The production opens with a frantic Frankenstein finding refuge from the stormy wilderness in a bare hut in the care of a lone hunter. As the rough, naked wood hut walls pull back to reveal an early 20th century laboratory, complete with specimen cabinets and dominated by a huge arched window over the centre of the stage, the story Frankenstein starts to tell to the stranger is played out before us.

The first half of the evening is somewhat disorientating and certainly slow. We are introduced to a gender-swapped Victoria Frankenstein, which is left unexplained, and the skin colour of her companion, Henry, is addressed in a throwaway remark, making both these innovations irrelevant. The dwarfism of Frankenstein’s assistant has poignant relevance when she provokes Frankenstein to acknowledge if she would indeed be allowed to exist as part of the Doctor’s experiments—but this point only gets made in the second half.

Writer and director Aydon needs to take some hard decisions and a sharp knife to bring the first half to life. Watching the cast run through repetitive scientific procedures on stage was prolonged and turgid. The pace is so slow it is almost like watching events in real time. It even seems to take an age for the creature to finally come to life, only to then rush off the stage as the curtains come down for the interval.
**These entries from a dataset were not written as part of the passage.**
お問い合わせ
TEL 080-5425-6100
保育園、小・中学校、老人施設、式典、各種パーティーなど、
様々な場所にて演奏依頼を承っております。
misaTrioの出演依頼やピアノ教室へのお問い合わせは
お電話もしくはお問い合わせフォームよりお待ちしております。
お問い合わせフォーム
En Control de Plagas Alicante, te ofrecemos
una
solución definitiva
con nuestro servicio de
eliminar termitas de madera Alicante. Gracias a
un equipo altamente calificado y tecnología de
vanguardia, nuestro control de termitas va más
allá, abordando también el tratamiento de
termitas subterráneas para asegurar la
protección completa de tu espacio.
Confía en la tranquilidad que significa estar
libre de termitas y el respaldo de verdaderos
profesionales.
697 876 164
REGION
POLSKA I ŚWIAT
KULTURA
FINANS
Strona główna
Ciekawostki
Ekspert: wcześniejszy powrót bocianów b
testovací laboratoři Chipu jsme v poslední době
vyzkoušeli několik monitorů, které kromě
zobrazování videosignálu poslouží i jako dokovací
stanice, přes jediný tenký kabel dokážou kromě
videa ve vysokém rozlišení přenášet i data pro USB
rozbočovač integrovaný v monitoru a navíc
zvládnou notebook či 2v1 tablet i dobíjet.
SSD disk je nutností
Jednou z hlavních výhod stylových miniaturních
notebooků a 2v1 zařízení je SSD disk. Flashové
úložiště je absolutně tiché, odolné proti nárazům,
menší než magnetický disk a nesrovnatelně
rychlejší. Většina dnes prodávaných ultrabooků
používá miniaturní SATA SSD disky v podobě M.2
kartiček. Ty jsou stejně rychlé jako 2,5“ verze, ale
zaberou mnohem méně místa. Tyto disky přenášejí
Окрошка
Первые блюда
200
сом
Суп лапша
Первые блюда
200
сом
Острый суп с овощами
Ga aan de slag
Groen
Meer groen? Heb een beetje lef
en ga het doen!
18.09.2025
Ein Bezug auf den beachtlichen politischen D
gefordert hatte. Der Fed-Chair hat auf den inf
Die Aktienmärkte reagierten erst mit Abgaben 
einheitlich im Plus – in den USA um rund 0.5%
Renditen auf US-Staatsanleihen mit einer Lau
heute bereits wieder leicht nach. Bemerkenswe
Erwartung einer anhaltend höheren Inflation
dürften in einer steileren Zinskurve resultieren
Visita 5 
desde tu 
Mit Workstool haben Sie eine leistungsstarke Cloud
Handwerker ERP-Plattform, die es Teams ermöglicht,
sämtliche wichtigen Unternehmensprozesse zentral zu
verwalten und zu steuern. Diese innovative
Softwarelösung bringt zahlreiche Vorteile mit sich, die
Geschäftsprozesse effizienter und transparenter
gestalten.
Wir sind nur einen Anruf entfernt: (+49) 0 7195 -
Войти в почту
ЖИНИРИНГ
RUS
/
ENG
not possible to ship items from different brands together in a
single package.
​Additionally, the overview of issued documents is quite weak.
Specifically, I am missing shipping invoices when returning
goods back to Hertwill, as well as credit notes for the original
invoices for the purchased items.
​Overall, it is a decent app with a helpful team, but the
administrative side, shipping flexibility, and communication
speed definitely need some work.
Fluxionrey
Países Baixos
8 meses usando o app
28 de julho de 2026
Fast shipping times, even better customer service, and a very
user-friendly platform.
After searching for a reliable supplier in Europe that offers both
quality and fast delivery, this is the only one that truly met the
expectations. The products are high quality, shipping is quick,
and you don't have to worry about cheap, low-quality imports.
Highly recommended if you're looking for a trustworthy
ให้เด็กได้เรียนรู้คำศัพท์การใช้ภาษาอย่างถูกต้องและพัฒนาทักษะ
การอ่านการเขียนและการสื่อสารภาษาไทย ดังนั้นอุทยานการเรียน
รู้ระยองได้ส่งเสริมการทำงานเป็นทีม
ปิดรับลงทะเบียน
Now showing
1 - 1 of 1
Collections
As the second half gets underway, the play starts to get much more compelling, which is great because Aydon has pertinent points to make. Shelley warned us of the consequences of scientific progress in the 19th century; Séan Aydon’s 2023 adaptation imaginatively places the story in Germany between the wars. It is impossible to ignore the implications of interfering with nature and creating perfection or a super-strength army and the ominous associations with ‘the final solution’ and the promotion of the Aryan race.

Cameron Robertson (once we get to see him) gives an immensely physical and visceral performance as the creature, managing perfectly the balance of intelligence and threat of violence in the creature and a corresponding feeling of empathy, repulsion and danger in the audience. Prosthetics often get overlooked, but Missy Brazier should get a mention here. Eleanor McLoughlin as the Doctor also puts in a good performance. Annette Hannah, as the assistant, in her professional stage debut, makes the powerful challenge to Frankenstein.

Set designer Nicky Bunch creates a magnificent, huge gothic laboratory space on which much of the action is placed, rotating specimen cabinets and collapsing the set as the action returns to the desolate landscape for the finale, supplemented by Eammon O’Dwyer's compositions.

Once we get to the second half and it becomes clear what is Aydon is up to, the production does finally come alive, but it is a long wait. It is astounding to think how the foresight of an 18-year-old at the beginning of the 19th century still resonates today. As medical improvements bring the introduction of gene editing and advancements in AI, it is important to keep asking ourselves the same questions.